# Cleaning driftwood



## Momotaro (Feb 21, 2003)

You can always take the wood out and give it a good scrub with a stiff brush.

However, I have the feeling you want to clean the wood _without_ removing it from the aquarium!  

To do that, you'll need to beat back the algae. Good CO2 levels of 30ppm or higher and a stable fertilizing regime are going to be your best bet to clean off the wood sans elbow grease.

What are your water parameters, Quincymom?

Mike


----------



## Quincymom (May 8, 2005)

Momotaro said:


> You can always take the wood out and give it a good scrub with a stiff brush.
> 
> However, I have the feeling you want to clean the wood _without_ removing it from the aquarium!
> 
> ...


A stiff brush woud be fine with me. My water is okay, if I can remember from this am the gh is 6 , kh is 4.5, pH is 6.8, and the CO2 I have is Excel and a Turbo CO2 Biosystem made by Red Sea. No algae on the plants, only a little on glass, just fuzzy driftwood. Oh, on another post I found out to remove the bio chem zorb from the filter, which I have, but now after 3 days the tank stinks, I can really smell it when I stand over the tank. Will that odor go away?


----------



## plantbrain (Dec 15, 2003)

Water changes will reduce any odor for the most part.
I use bleach for rocks and wood, equipment cleaning etc, add dechlor after a good rinse and then a bit to the tank.
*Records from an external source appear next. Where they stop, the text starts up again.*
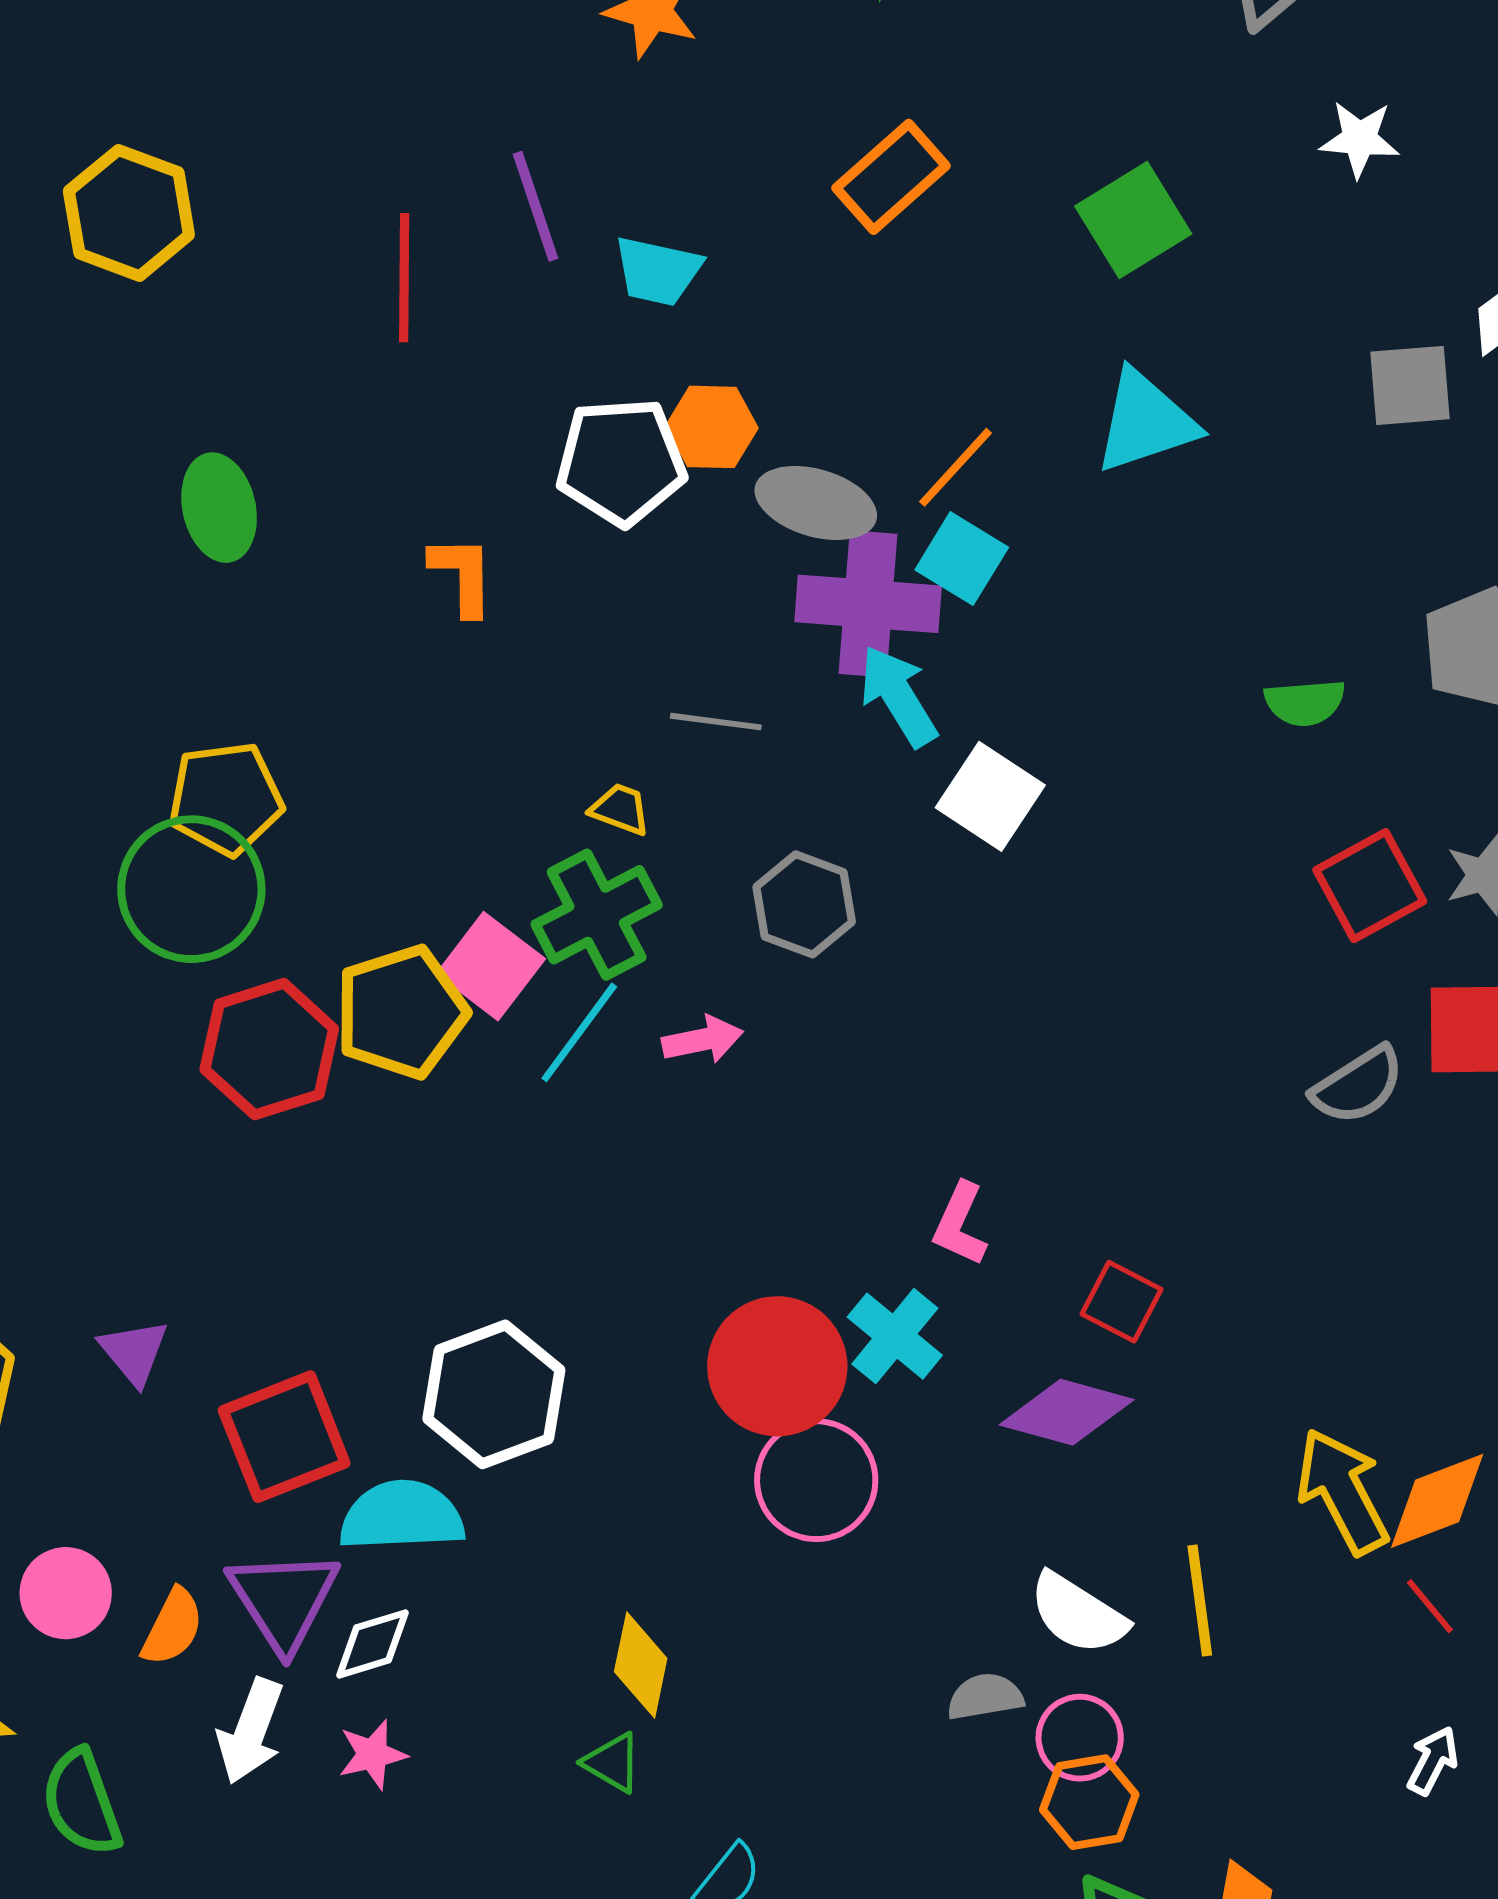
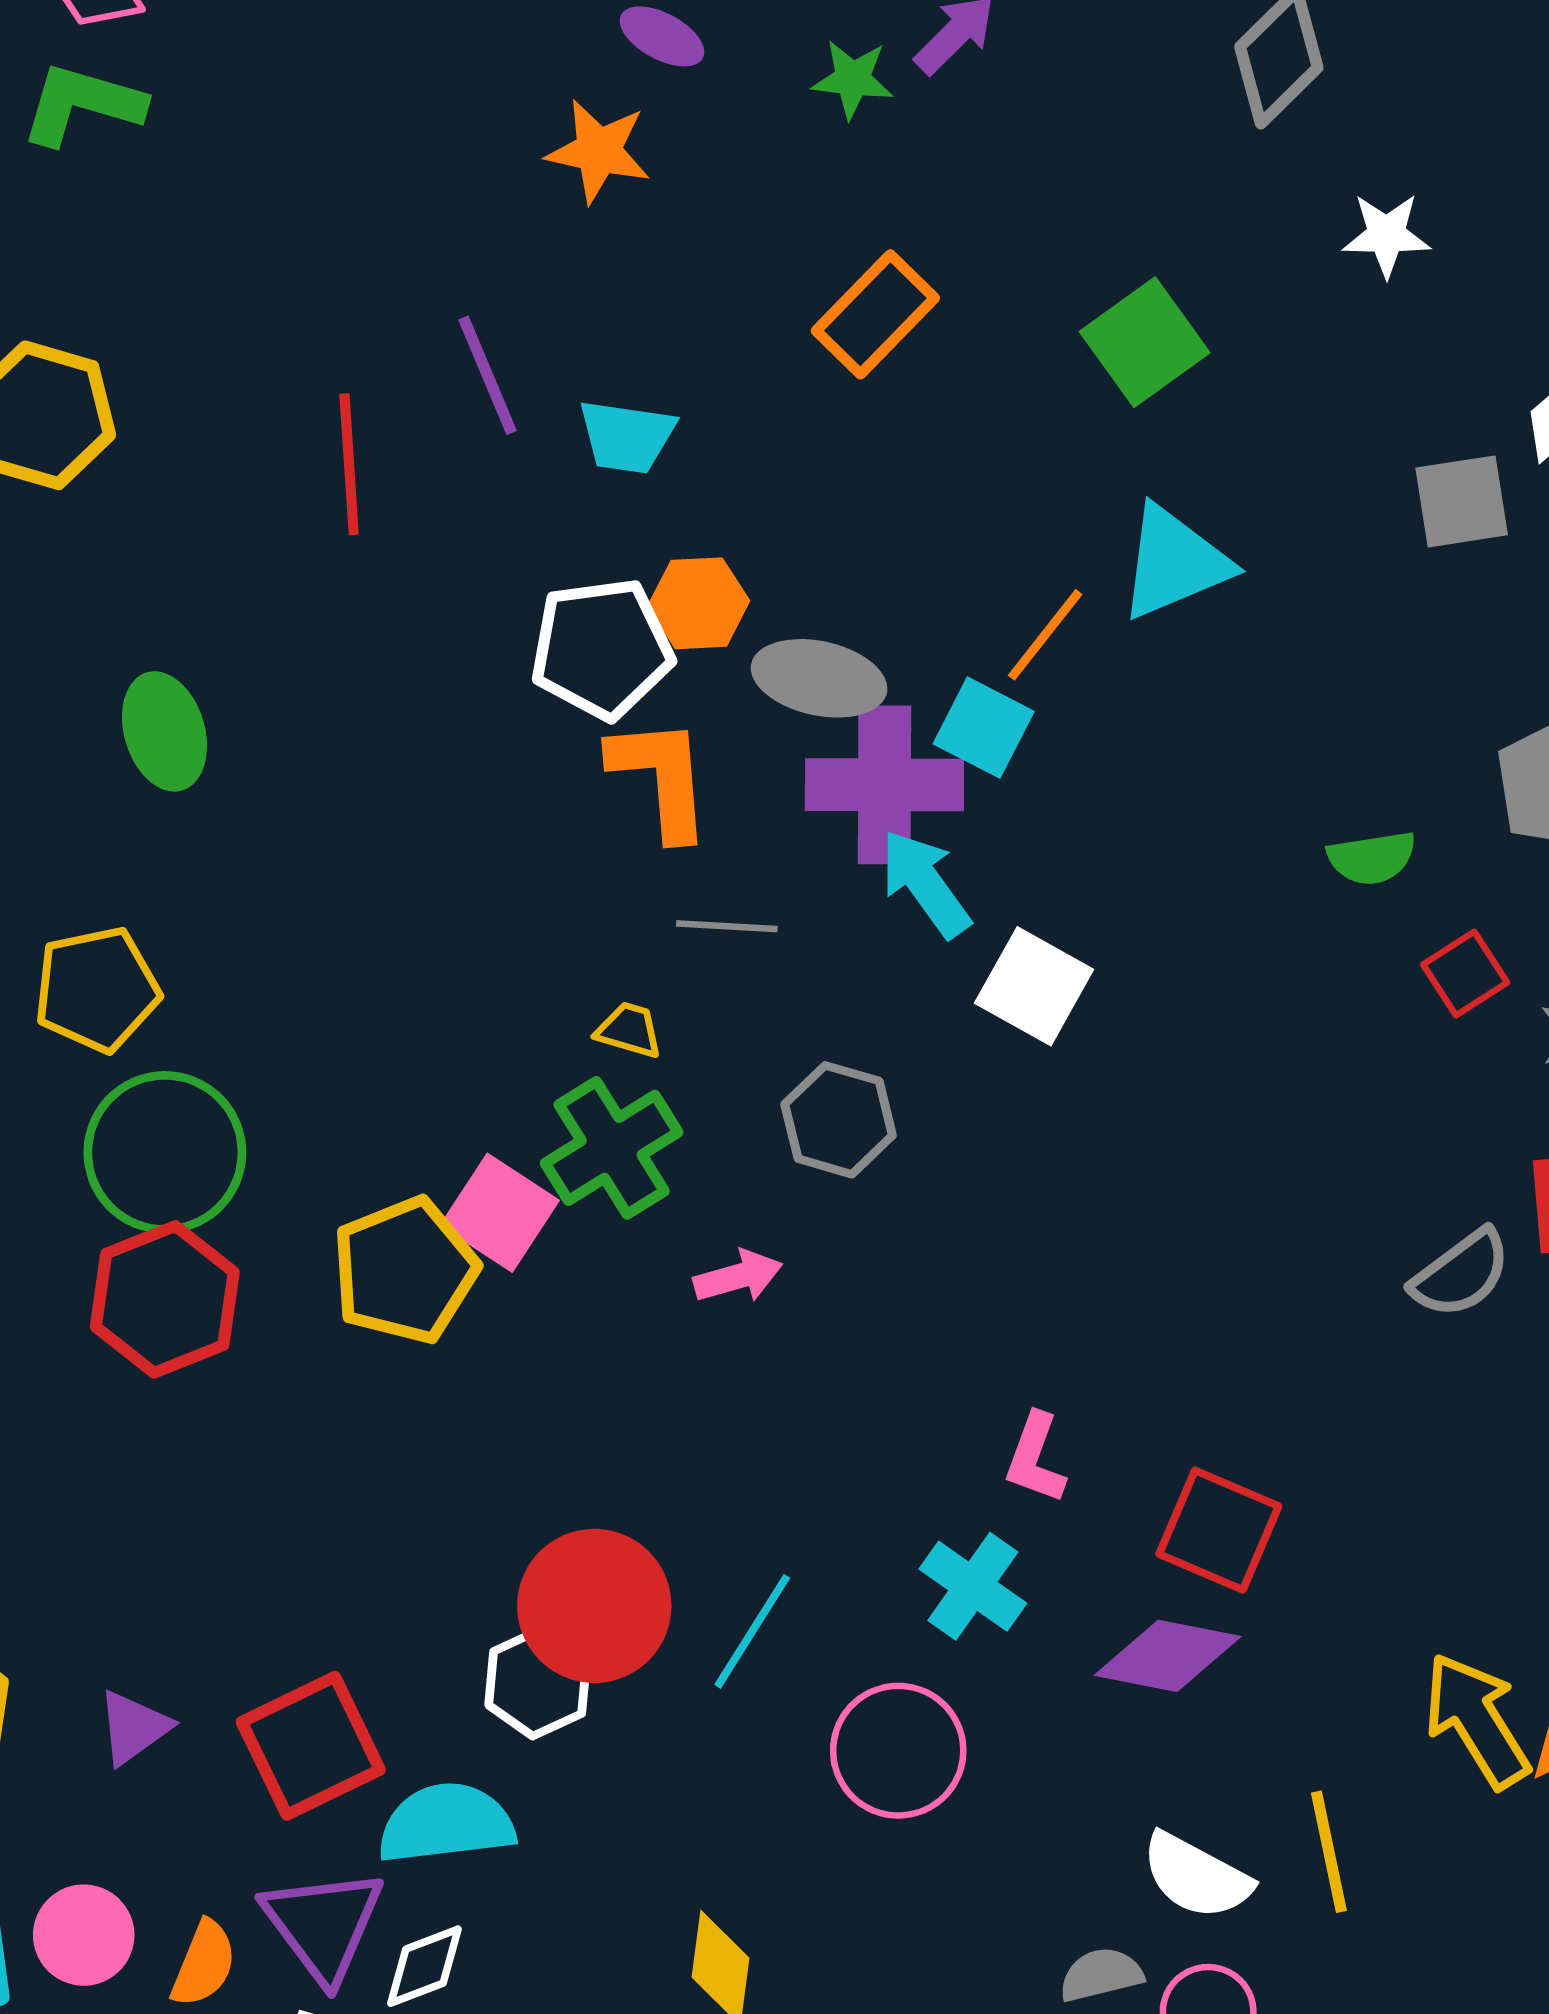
orange line: (956, 467) -> (1045, 635), moved
orange L-shape: (462, 575) -> (661, 778), moved, size x1.4
yellow pentagon: (226, 799) -> (97, 989), moved
red square: (1370, 886) -> (1465, 974), moved, size x0.7
cyan line: (579, 1032) -> (752, 1631), moved
red hexagon: (269, 1049) -> (165, 1299), moved
red square: (1121, 1302) -> (1219, 1530), size x1.4
purple triangle: (134, 1352) -> (134, 1727), moved, turned 38
red circle: (777, 1366) -> (594, 1606), moved
white hexagon: (494, 1394) -> (538, 1682), size x0.7

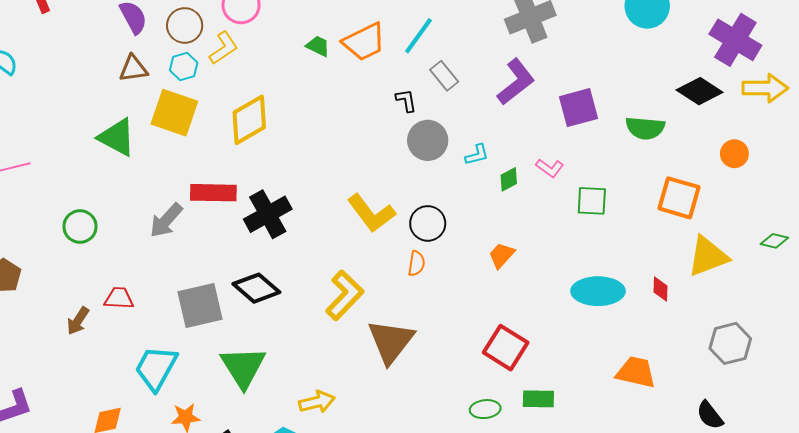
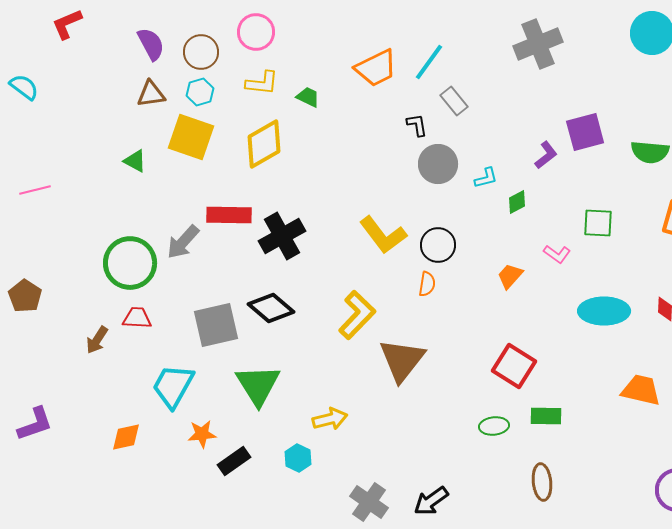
green trapezoid: (318, 46) -> (308, 97), moved
yellow L-shape: (224, 48) -> (262, 83), moved, turned 40
purple L-shape: (516, 82) -> (546, 155), moved, size x0.6
green triangle: (117, 137) -> (135, 161), size x0.6
pink L-shape: (550, 168) -> (557, 254), moved
green circle: (80, 227) -> (130, 263), moved, size x1.6

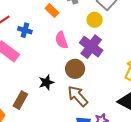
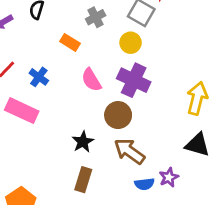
blue cross: (25, 30) -> (39, 77), turned 32
brown rectangle: (20, 100) -> (83, 180), moved

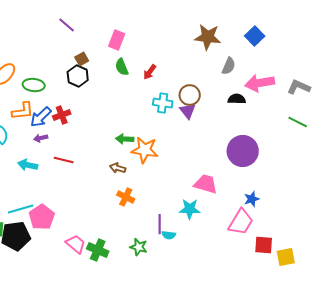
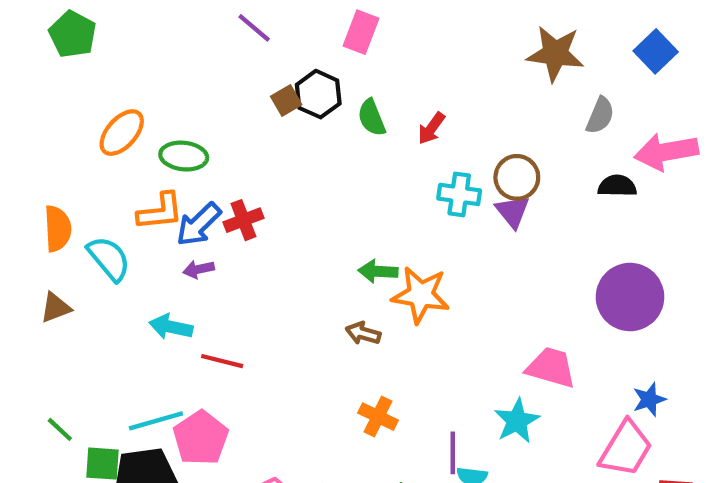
pink rectangle: (117, 40) -> (361, 32), moved
black hexagon: (78, 76) -> (318, 94), moved
red line: (64, 160) -> (222, 361), moved
orange cross: (126, 197) -> (378, 417), moved
cyan star: (190, 209) -> (517, 421), turned -30

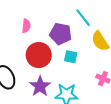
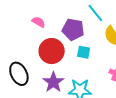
pink semicircle: (26, 26) -> (39, 22), turned -64

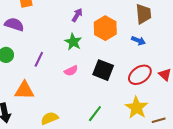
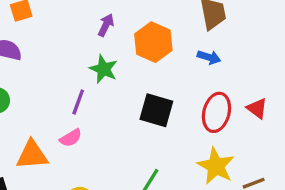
purple line: (39, 59) -> (78, 102), moved
pink semicircle: (71, 71) -> (71, 138), moved
red ellipse: (140, 75) -> (216, 112), turned -35

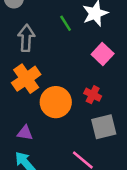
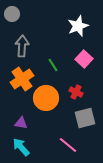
green line: (66, 23) -> (53, 65), moved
Unless the wood is really and truly huge, removing it every so often is not a bad idea. H2O2 can be used, peroxide........microwave, drying the wood out, fire even for that charred look Do not worry, the wood is wet.

Regards, 
Tom Barr


----------



## Momotaro (Feb 21, 2003)

I have used peroxide before.

I got the wood after it had been in someone else's aquarium and been allowed to dry out for quite some time. The wood was very dry, so I was afraid to bleach it. I thought the bleach would really soak deeply into the wood, making dechlorinating tough. I soaked the wood well with peroxide and scrubbed with a stiff brush, which seemed to work pretty well.

Mike


----------



## Bert H (Dec 15, 2003)

You could also boil it. If too big to fit in your pot, just dip the algae infested areas into the water. I actually did that once and when I put the wood back in the tank, all the herbivores (ottos, shrimp) went to town on the 'cooked algae.'


----------



## Quincymom (May 8, 2005)

plantbrain said:


> Water changes will reduce any odor for the most part.
> I use bleach for rocks and wood, equipment cleaning etc, add dechlor after a good rinse and then a bit to the tank.
> 
> Unless the wood is really and truly huge, removing it every so often is not a bad idea. H2O2 can be used, peroxide........microwave, drying the wood out, fire even for that charred look Do not worry, the wood is wet.
> ...


Oh cool--I love Clorox! I was afraid to do it, now I will go ahead and dip it, I hate scrubbing
Thanks-


----------